*** Opening Task inputs ***
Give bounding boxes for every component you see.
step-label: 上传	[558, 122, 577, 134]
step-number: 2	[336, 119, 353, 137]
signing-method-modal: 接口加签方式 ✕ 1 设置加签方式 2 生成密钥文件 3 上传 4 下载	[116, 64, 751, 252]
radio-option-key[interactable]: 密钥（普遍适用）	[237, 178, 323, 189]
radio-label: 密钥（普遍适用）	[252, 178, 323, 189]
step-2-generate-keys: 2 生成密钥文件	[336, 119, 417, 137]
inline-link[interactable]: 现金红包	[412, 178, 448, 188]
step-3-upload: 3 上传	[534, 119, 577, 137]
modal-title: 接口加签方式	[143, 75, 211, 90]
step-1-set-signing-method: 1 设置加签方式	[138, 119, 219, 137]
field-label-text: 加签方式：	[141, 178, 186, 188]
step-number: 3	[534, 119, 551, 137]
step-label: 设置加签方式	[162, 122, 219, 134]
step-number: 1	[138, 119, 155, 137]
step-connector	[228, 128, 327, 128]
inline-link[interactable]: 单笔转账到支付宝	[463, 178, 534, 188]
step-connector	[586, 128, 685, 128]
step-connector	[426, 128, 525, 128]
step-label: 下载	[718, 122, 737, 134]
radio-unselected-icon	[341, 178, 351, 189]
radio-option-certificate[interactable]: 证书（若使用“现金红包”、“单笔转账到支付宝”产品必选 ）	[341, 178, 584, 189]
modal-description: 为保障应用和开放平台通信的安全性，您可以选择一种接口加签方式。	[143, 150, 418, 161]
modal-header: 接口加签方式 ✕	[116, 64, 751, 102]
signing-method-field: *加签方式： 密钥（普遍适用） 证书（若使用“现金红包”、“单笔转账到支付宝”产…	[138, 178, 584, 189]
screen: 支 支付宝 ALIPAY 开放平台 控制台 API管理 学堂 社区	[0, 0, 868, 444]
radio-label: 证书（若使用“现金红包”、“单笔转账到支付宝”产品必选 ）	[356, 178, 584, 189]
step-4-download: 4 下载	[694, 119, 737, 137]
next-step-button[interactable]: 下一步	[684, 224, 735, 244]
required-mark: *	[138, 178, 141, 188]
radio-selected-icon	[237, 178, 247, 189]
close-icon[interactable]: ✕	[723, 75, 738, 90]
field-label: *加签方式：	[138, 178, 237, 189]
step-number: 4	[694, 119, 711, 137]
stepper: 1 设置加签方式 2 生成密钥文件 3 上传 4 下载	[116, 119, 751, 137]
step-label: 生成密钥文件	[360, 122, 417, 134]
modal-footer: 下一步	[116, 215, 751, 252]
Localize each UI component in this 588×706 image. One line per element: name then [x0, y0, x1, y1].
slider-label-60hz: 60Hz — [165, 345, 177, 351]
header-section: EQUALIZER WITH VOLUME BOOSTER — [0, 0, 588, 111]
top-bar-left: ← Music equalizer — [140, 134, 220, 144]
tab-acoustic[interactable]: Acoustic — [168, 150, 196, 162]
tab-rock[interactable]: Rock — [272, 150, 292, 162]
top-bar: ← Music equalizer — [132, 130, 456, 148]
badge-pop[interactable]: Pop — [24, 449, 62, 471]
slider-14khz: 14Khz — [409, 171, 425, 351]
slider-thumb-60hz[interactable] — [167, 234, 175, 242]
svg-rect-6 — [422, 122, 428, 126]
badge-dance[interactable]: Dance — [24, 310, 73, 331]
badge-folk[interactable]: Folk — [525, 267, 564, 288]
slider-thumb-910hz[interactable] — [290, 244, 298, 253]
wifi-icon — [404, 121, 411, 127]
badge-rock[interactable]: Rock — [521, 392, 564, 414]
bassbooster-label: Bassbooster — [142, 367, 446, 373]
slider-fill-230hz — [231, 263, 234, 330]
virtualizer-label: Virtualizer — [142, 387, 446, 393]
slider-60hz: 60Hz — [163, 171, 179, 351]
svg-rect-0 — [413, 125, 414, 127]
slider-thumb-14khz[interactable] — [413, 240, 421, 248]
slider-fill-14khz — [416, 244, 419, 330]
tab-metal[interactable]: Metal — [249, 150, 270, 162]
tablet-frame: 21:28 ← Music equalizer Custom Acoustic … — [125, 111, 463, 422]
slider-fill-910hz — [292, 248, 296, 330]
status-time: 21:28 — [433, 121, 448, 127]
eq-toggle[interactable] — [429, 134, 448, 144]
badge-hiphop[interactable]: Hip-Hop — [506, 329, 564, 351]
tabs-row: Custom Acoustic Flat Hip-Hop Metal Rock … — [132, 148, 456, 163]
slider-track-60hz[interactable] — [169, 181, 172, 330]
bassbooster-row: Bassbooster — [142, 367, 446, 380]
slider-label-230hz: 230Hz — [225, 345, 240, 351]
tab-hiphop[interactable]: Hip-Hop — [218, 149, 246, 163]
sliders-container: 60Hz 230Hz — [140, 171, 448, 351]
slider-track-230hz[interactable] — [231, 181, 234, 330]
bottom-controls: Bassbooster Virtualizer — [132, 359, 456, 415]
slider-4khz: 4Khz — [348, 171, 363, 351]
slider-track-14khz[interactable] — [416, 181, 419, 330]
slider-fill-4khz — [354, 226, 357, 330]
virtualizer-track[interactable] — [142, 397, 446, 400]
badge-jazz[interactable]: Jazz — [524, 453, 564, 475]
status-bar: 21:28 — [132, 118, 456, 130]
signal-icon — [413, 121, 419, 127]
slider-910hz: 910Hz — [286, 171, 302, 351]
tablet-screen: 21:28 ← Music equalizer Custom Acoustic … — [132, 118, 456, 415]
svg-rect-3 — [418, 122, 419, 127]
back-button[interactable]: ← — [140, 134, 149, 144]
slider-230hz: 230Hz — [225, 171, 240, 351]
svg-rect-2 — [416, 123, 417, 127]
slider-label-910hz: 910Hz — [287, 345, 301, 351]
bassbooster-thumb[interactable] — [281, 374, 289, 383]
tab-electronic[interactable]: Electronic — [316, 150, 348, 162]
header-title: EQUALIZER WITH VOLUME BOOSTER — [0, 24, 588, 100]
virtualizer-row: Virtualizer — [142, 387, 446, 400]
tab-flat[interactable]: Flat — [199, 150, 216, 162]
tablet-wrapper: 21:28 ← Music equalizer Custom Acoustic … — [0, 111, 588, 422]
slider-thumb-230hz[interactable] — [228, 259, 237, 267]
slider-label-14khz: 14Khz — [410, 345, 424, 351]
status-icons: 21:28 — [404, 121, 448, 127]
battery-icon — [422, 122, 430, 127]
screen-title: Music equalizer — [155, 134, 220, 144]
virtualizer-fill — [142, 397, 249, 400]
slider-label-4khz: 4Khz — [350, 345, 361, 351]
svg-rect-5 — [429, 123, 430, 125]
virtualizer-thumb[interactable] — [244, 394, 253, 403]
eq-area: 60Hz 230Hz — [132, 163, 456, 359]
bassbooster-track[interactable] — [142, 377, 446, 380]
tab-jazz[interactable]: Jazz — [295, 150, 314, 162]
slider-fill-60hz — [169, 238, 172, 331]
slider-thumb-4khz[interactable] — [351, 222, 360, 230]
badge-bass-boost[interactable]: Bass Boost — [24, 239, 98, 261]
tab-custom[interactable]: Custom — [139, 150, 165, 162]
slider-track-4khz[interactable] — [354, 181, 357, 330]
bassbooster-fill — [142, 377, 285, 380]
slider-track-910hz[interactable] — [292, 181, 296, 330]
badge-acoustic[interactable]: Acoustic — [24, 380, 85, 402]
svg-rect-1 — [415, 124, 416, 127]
*** Closing Task inputs ***
Return all lines from the material that contain "inline".

inline-link[interactable]: 现金红包	[412, 178, 448, 188]
inline-link[interactable]: 单笔转账到支付宝	[463, 178, 534, 188]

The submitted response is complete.